* _What to produce_:
Beginning at the line that mentions "artesanales. Arte y", retype the rest of the records below exactly. Pictures are not part of the copy.

* _Data supplied_:
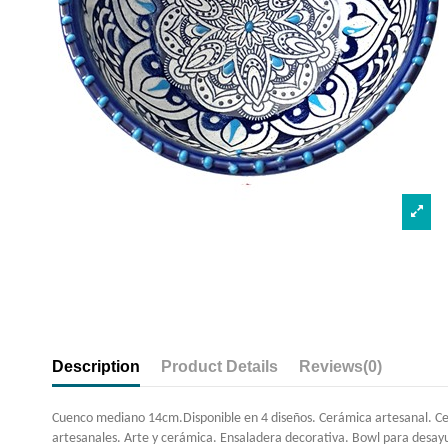
Description
Product Details
Reviews
(0)
Cuenco mediano 14cm.Disponible en 4 diseños. Cerámica artesanal. Ce
artesanales. Arte y cerámica. Ensaladera decorativa. Bowl para desay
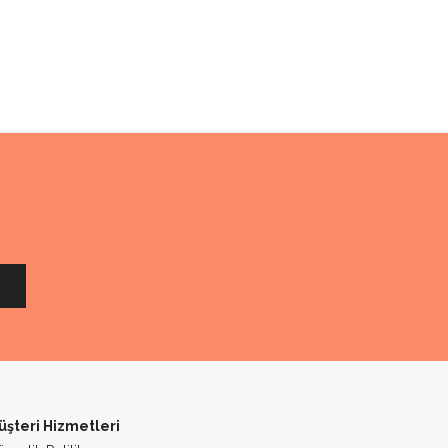
üşteri Hizmetleri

* _Finished exercise_:
artesanales. Arte y cerámica. Ensaladera decorativa. Bowl para desay
üşteri Hizmetleri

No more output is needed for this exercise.